Sometimes there are thoughts that start to gestate in your head and your heart.If they linger long enough, I start to wonder if God has put them there and what He is trying to teach me. In addition to the concept of community,the act of prayer has been taking up space in my mind this week. Prayer means different things to different people groups. To some it is wishing, to some it's a ritual that can not be broken, to some it is a life-line. Some people inscribe their prayers on brightly colored cloth and wait for the wind to carry them off. Some people write them on little papers and tuck them between stones in the Wailing Wall of Jerusalem because it is said to be the last remnant of the Holy temple. Some lay prostrate and others just talk to God like he is their papa or an old friend. For me prayer is communion between me and Jesus. It is both talking to my loving Father and bowing humbly before my Savior King. It is worship, it is surrender, it is opening my heart like David to be washed in His grace and forgiveness, and it is a pouring out, like Mary anointing His feet, of all the love and devotion I can muster. It is an act of faith and humility like she dried His feet with her hair. It is more about the attitude of my heart than anything spoken by my lips.It is the Spirit interceding, it is a crying out in words and it is silent, listening.
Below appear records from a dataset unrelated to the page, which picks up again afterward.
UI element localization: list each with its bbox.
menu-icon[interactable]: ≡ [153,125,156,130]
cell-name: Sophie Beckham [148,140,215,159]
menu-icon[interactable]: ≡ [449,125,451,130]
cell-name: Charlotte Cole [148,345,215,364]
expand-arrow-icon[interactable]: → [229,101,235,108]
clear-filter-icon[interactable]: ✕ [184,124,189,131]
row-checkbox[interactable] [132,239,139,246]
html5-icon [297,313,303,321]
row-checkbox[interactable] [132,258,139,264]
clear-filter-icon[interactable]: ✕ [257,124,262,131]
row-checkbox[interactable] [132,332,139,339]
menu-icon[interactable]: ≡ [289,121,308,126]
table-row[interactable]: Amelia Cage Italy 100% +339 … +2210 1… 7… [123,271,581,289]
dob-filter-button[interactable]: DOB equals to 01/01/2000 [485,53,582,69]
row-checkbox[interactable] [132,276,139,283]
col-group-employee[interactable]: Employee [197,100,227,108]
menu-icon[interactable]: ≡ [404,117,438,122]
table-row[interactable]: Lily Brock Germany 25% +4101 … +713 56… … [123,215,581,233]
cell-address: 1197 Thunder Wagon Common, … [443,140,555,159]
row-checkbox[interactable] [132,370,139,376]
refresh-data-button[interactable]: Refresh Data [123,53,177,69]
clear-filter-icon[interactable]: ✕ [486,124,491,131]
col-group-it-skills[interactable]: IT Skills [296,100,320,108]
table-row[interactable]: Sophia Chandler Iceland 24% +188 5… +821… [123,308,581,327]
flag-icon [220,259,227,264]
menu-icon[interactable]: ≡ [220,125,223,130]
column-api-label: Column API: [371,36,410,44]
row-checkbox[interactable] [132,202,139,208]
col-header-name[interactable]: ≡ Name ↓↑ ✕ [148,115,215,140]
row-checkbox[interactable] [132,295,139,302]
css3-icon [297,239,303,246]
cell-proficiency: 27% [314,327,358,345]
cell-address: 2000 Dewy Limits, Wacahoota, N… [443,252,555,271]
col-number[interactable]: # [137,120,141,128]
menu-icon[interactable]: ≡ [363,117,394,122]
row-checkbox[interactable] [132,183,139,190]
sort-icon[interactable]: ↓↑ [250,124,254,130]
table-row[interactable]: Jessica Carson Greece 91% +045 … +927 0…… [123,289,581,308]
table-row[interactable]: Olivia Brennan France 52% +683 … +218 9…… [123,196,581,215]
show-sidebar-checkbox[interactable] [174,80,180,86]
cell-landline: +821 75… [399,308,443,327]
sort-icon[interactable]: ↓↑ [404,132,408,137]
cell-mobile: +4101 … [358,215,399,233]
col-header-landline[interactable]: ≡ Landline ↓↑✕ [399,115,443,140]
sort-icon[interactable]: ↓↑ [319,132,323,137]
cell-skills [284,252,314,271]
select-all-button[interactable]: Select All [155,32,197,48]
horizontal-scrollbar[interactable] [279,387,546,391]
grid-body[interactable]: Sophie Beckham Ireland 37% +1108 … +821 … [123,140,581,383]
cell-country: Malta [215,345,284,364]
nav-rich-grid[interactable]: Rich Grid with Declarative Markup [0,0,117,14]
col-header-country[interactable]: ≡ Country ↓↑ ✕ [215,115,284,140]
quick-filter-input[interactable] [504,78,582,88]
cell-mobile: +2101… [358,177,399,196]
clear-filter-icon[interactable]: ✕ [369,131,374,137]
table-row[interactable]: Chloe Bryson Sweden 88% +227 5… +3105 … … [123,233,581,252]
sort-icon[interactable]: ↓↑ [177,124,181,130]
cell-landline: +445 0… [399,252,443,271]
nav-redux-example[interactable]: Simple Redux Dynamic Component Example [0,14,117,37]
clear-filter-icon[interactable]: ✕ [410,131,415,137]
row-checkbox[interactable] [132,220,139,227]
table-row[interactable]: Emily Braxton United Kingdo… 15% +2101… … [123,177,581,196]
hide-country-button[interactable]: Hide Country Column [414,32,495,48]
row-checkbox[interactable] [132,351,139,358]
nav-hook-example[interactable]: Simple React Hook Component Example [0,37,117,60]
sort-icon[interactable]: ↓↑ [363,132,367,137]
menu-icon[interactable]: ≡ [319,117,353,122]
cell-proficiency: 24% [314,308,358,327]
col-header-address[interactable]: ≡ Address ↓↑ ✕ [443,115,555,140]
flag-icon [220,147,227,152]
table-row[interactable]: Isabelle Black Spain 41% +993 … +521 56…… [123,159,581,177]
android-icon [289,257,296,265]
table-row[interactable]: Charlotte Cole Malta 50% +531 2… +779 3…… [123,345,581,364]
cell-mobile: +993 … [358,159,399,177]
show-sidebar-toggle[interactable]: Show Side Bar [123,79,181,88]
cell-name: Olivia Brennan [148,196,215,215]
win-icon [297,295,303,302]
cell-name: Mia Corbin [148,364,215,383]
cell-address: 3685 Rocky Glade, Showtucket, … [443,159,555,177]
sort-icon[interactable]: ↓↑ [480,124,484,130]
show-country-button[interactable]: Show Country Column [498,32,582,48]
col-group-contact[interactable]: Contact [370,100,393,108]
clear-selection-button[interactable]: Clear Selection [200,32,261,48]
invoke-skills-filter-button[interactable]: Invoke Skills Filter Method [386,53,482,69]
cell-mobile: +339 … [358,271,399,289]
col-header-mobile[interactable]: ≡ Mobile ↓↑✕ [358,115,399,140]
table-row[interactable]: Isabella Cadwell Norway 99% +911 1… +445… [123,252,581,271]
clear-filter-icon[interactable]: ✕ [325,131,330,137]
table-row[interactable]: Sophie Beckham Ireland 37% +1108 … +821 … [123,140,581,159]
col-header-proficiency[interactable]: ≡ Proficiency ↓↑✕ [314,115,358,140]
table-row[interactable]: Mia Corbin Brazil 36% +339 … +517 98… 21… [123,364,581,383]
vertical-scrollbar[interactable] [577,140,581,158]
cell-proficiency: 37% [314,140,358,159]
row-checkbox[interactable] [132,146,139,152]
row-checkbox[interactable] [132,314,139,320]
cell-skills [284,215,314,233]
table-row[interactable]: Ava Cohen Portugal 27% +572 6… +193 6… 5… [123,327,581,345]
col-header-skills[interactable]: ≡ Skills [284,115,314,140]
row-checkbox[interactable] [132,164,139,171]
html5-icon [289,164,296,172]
I want to remember the ways God speaks to me and so for that reason I write this. Last week I was the parent helper at my kids wednesday morning pre-K at New City Fellowship. There is a time that the kids sit in a circle on little mats and sing songs and then the teacher takes prayer requests. They ask God for everything from wanting someone sick to get better, to asking God to help their brother and sister stop fighting, to asking God to make their mosquito bite stop itching. It is hard not to laugh at some of the things they think of. After everyone had shared their requests they started to pray. Suddenly every one of them bowed down, some of them prostate on the floor. A heap of little bodies all folded over their legs, faces down and heads together and all touching. As I stood there staring at this flower of children praying, I was struck with the picture of unity. God used this physical scene to speak to my heart about what I could learn from them, and how they did not hesitate to bow down together and revel in this communal act. I am not implying that these little ones understood fully the connection of the act of bowing down and the submission and adoration which it is meant to show. I was touched though, by their uninhibited enjoyment of togetherness. Unlike some other faiths that have rigorous habits of communal prayer and bowing down it seems that many of us who follow Jesus forget the power of prayer. We may speak to God throughout the day or when we need something. But how many of us disrupt our schedules and are disciplined about carving out time to talk and listen to God, and to do it with others? God used these little ones to remind me of the reverence and love I need to approach Him with, to make more time in my days to get on my knees and commune with Him both alone and with others.
this photo by Marc_p98 on flickrphoto by davidchoiii at flickr

"If the heart wanders or is distracted, bring it back to the point quite gently and replace it tenderly in its Master's presence. And even if you did nothing during the whole of your hour but bring your heart back and place it again in our Lord's presence, though it went away every time you brought it back, your hour will be very well employed."